In [6]:
import jax.numpy as jnp
import numpy as np

# Special transform functions (we'll understand what these are very soon!)
from jax import grad, jit, vmap, pmap
from jax import make_jaxpr
from jax import random
from jax import device_put
import matplotlib.pyplot as plt

In [7]:
seed = 0
key = random.PRNGKey(seed)

# Fact 4: JAX is AI accelerator agnostic. Same code runs everywhere!

size = 3000

# Data is automagically pushed to the AI accelerator! (DeviceArray structure)
# No more need for ".to(device)" (PyTorch syntax)
x_jnp = random.normal(key, (size, size), dtype=jnp.float32)
x_np = np.random.normal(size=(size, size)).astype(np.float32)  # some diff in API exists!

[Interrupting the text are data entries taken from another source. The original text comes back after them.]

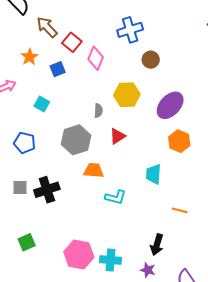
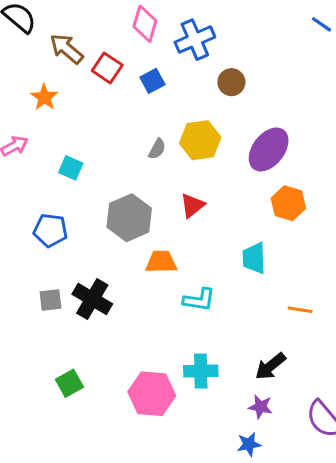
pink diamond: (96, 58) -> (145, 24), moved
blue square: (58, 69) -> (152, 81), moved
gray semicircle: (98, 111) -> (157, 149), moved, turned 32
black cross: (47, 190) -> (92, 299), turned -35
black arrow: (157, 245) -> (270, 366), turned 40
cyan cross: (110, 260) -> (201, 371), moved

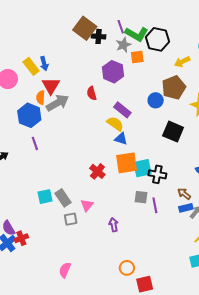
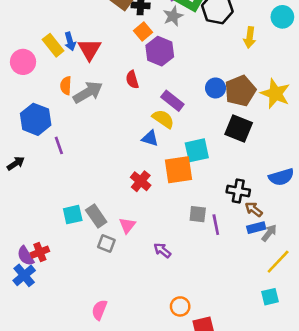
orange square: (137, 57) -> (143, 31), moved, turned -32
yellow arrow: (182, 62) -> (250, 37), turned -56
red triangle: (51, 86) -> (89, 49), moved
brown pentagon: (174, 88) -> (240, 91), moved
blue hexagon: (29, 115) -> (36, 119), moved
blue triangle: (121, 139) -> (150, 138), moved
cyan square: (142, 168) -> (197, 150), moved
black cross: (157, 174) -> (238, 191), moved
gray square: (71, 219) -> (106, 243), turned 32
purple arrow: (114, 225) -> (162, 250), turned -40
red cross: (21, 238) -> (40, 252), moved

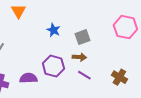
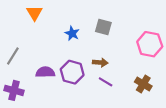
pink hexagon: (125, 27) -> (150, 44), moved
gray square: (82, 37) -> (103, 27), moved, turned 35
purple semicircle: (28, 78) -> (45, 72), moved

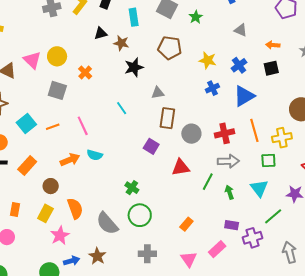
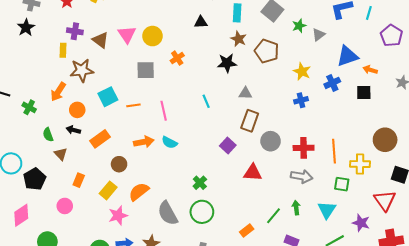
gray triangle: (241, 30) -> (318, 35), moved, turned 48
brown star: (121, 43) -> (239, 39), moved
gray square: (57, 90) -> (146, 70), turned -30
blue triangle: (244, 96) -> (347, 56), moved
green line: (208, 182) -> (273, 216), moved
orange semicircle: (75, 208) -> (139, 192), turned -120

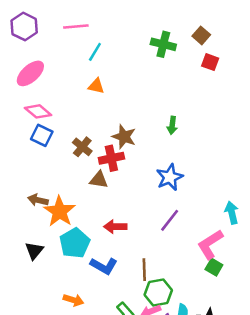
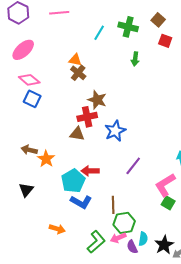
cyan line: (95, 52) -> (99, 33), moved
green arrow: (172, 125) -> (135, 59), moved
brown cross: (82, 147) -> (78, 73), moved
blue star: (170, 177) -> (115, 131), moved
orange star: (59, 211) -> (46, 159), size x0.7
cyan pentagon: (75, 243) -> (73, 181), moved

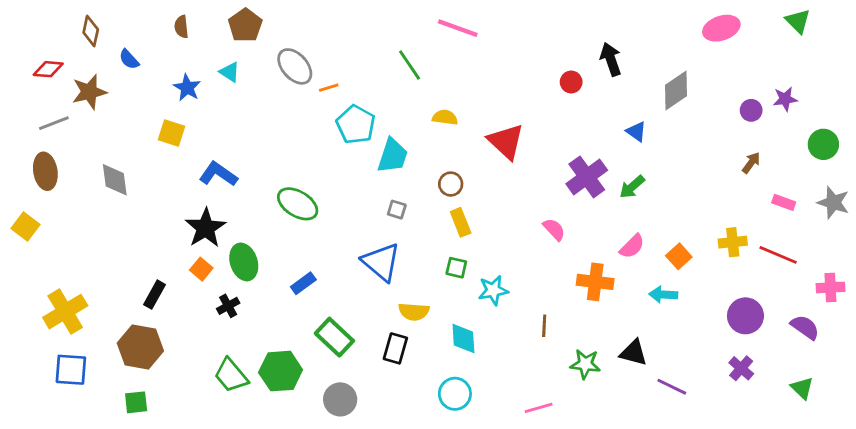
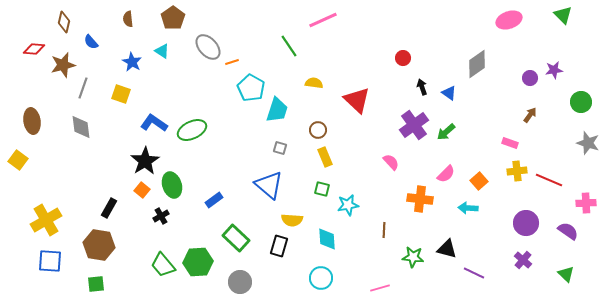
pink line: (458, 28) -> (323, 20), turned -44
black arrow: (611, 59) -> (422, 87), moved, size x0.7
gray line: (54, 123) -> (83, 88), moved, turned -50
pink rectangle: (784, 202) -> (510, 143), moved
green ellipse: (298, 204) -> (192, 130), moved, turned -56

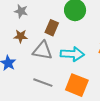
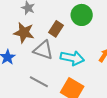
brown star: (21, 36) -> (24, 33), size x1.5

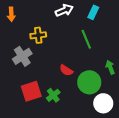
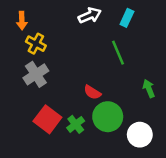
yellow cross: (38, 35) -> (36, 44), moved, turned 35
green circle: (89, 82) -> (108, 117), moved
red square: (31, 91) -> (47, 119), turned -35

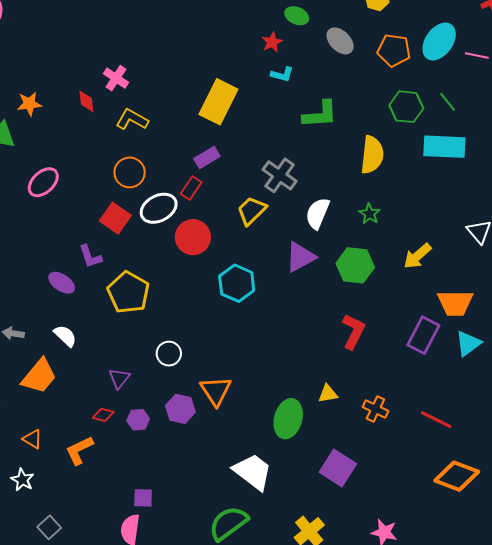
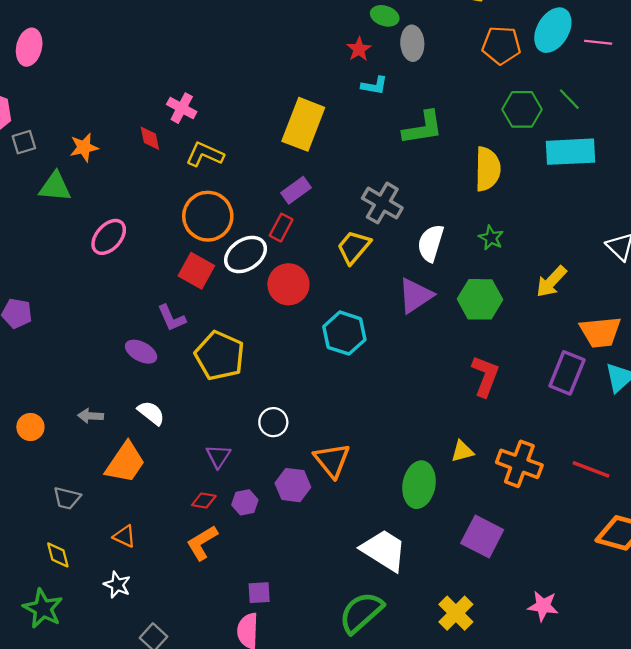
gray ellipse: (340, 41) -> (412, 43), moved, turned 48
orange circle: (130, 172) -> (208, 216), size x1.4
orange cross: (375, 409) -> (519, 464), size x1.5
orange L-shape: (79, 450) -> (202, 543), moved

%timeit jnp.dot(x_jnp, x_jnp.T).block_until_ready()  # 1) on GPU - fast
%timeit np.dot(x_np, x_np.T)  # 2) on CPU - slow (NumPy only works with CPUs)
%timeit jnp.dot(x_np, x_np.T).block_until_ready()  # 3) on GPU with transfer overhead

x_np_device = device_put(x_np)  # push NumPy explicitly to GPU
%timeit jnp.dot(x_np_device, x_np_device.T).block_until_ready()  # same as 1)

# Note1: I'm using GPU as a synonym for AI accelerator. 
# In reality, especially in Colab, this can also be a TPU, etc.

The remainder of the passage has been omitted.